Carmakers in the developed world are embracing what has been called the fourth industrial revolution, or Industry 4.0. They are using the latest technology to reorganise their manufacturing and supply chains according to so called ‘cyber-physical production systems’ in the pursuit of the ‘smart factory’.
Shilpashree M, head of communications at Renault Nissan India
India is making its own moves in that direction, with a number of government initiatives supporting the transition of the country’s car industry, and helping it to embrace the latest concepts of Big Data and the Internet of Things. However, India has its own business and cultural customs, and it tends not to follow the rules, according to Shilpashree M, head of communications at Renault Nissan India.
Speaking at last week’s Automotive Logistics India conference in Delhi, Shilpashree admitted the country was not fully geared up to analyse the existing problems in the manufacturing sector and address their root causes. She said the quality of engineering graduates needs to be higher and repeated the point made by a number of speakers at the conference: that India’s essential infrastructure remains inadequate to meet the demands of a growing automotive industry. There needs to be some drastic improvement as the country is set to be among the top three car making nations by 2020.
Analysing the causes of existing problems is where Big Data comes in. It can help to manage the huge amounts of information available, improve delivery tracking, and make better use of resources. Big Data can also help to get to the root causes of the problems that Shilpashree said needed addressing, but the data has to be used correctly.
“Event information can be distributed within the supply chain [with Big Data] but transparency is not enough,” warned Rajiv Bajaj, vice-president and partner at the Nomura Research Institute. “The right conclusions have to be drawn at the right moments.”
And that requires the right people. India needs a skilled workforce to know how to gather the mass of data, ensure it is reliable, and understand how to make the best use of it. The manufacturing sector needs the right skill-sets across the business and needs to foster innovation. Unfortunately, those skills are in short supply according to Gopal R, vice-president of supply chain and logistics transformation practice at analyst firm Frost and Sullivan. The shortage of skills in data analytics is acute, he said, and India ranks 131 on the ICT Development Index of Asian economies.
“For Big Data to be most effective, the integration of all existing data sources and operational procedures of a company is required,” Gopel said. “This entails the coordination of legacy systems, many of which utilise independent systems and data sources, thereby creating ‘information silos’.” This is a risk in India at the moment, due to the reluctance for change, and the belief that ‘if it’s not broken, why fix it?’

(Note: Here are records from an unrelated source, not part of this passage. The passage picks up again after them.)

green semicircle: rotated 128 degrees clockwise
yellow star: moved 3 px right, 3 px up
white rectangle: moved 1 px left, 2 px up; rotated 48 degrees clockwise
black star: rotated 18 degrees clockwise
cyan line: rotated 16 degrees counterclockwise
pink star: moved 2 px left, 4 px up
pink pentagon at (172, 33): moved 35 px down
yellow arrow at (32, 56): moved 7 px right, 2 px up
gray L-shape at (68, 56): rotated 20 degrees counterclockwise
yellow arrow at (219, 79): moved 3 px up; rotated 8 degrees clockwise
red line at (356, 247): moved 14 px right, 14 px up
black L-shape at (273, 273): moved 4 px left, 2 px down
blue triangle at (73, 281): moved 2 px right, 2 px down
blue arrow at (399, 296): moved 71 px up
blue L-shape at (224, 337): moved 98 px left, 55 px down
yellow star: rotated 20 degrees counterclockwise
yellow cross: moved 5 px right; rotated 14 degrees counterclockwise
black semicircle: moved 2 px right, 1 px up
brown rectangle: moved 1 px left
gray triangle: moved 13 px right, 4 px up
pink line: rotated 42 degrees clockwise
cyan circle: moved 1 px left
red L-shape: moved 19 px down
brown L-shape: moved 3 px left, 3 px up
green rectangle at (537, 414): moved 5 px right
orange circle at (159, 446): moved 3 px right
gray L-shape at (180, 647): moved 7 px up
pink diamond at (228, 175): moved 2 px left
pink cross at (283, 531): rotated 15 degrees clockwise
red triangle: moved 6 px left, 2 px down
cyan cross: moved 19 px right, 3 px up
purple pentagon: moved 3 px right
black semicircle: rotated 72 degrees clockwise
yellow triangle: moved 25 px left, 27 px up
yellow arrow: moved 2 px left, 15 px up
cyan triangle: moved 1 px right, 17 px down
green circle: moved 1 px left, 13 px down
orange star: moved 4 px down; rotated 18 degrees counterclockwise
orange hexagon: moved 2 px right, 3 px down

Renault Nissan is not of that school of thought and sees the latest supply chain and information technology as something that can be used to its advantage in production, and for its customers. The company holds up the four-stage model for continuous improvement known as PDCA (plan-do-check-act) to ensure that customer concerns are communicated back to the factory.
Gradual automationAt the same time, on the manufacturing side, Shilpashree said there would be no overnight move to greater factory automation at the cost of the labour force. Factory automation is below 30% in India and Shilpashree stressed that any growth would have to be gradual.

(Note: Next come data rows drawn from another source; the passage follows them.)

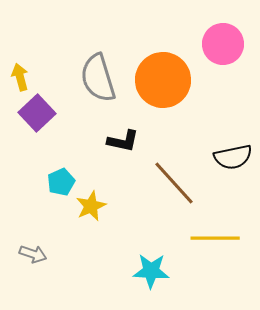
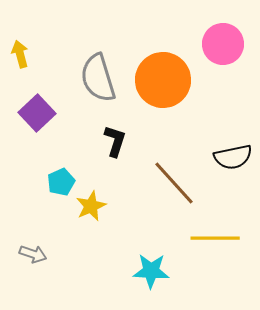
yellow arrow: moved 23 px up
black L-shape: moved 8 px left; rotated 84 degrees counterclockwise
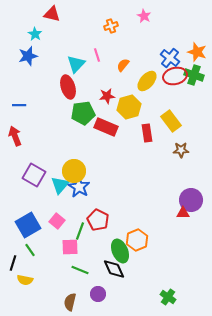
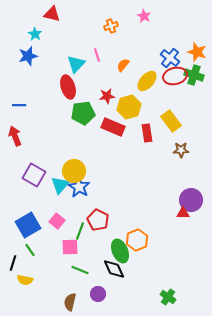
red rectangle at (106, 127): moved 7 px right
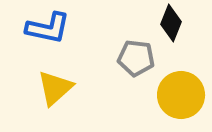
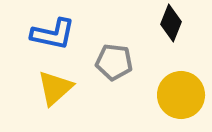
blue L-shape: moved 5 px right, 6 px down
gray pentagon: moved 22 px left, 4 px down
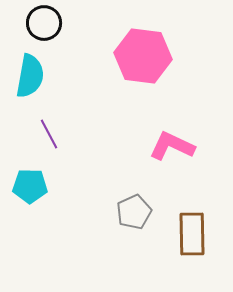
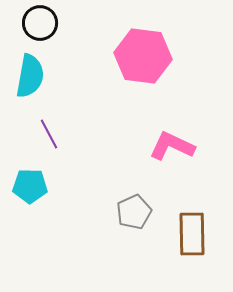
black circle: moved 4 px left
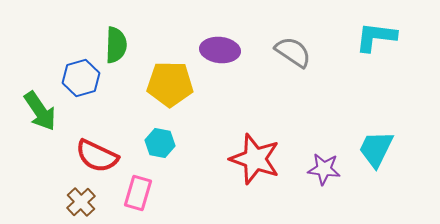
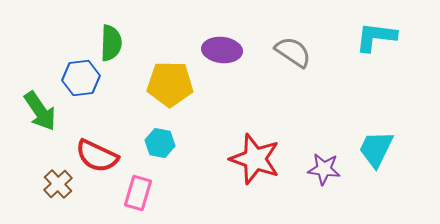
green semicircle: moved 5 px left, 2 px up
purple ellipse: moved 2 px right
blue hexagon: rotated 9 degrees clockwise
brown cross: moved 23 px left, 18 px up
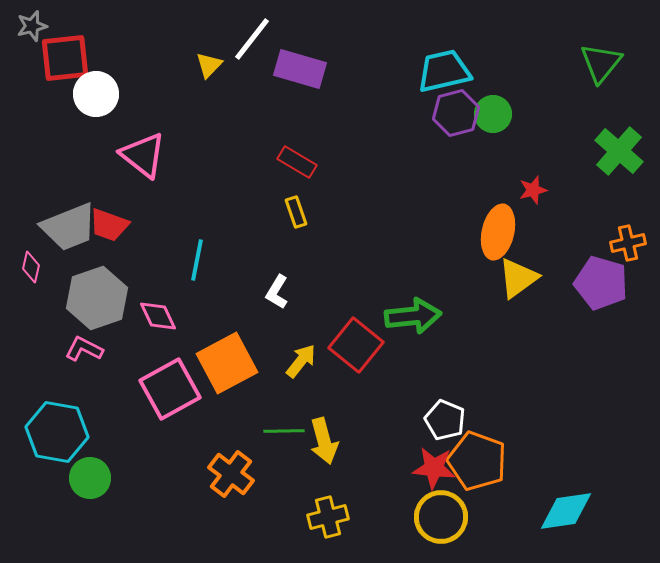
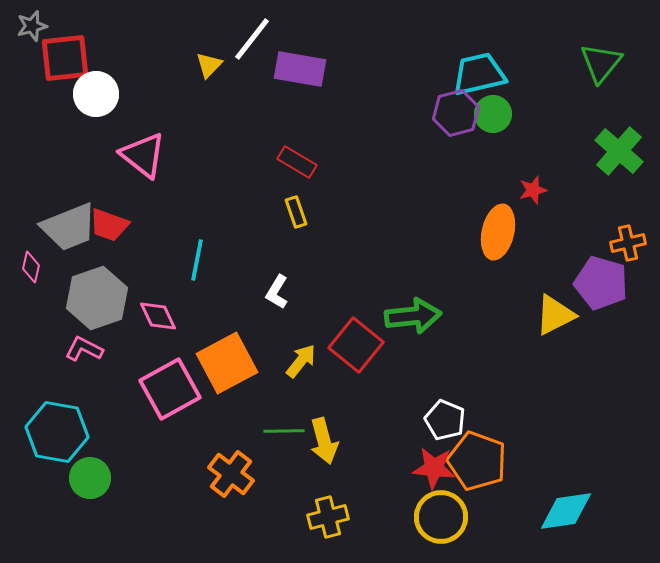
purple rectangle at (300, 69): rotated 6 degrees counterclockwise
cyan trapezoid at (444, 71): moved 35 px right, 3 px down
yellow triangle at (518, 278): moved 37 px right, 37 px down; rotated 9 degrees clockwise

Renault Nissan’s plant in Chennai has an annual manufacturing capacity of 480,000 (currently running at 60% of that) but has a low automation level compared to its plants in other parts of the world. It does not use automated guided vehicles (AGVs) to move parts on site, there is no automated palletisation in the stamping division, and only 17% of the spot welding is done by machine.

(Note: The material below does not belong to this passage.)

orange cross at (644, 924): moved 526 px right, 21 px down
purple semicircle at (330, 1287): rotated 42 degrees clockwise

Shilpashree advised that companies should not go “over the top” when it comes to automation, including the greater use of expensive robots, because labour costs are very competitive and a selling point for companies wanting to make cars in the country. Those labour costs are not going to remain low, of course, and wages are already rising, but Shilpashree’s advice was to automate gradually over the long term if there is a need to offset labour cost inflation.
“We are in a transition stage,” she said. “It may take a decade or at least six to eight years.”
What carmakers should be addressing more quickly, however, is the strategy of building to order, which would reduce heavy inventory handling costs. “In India that will take some time, but it is an ideal and will save us a lot in the supply chain,” said Shilpashree.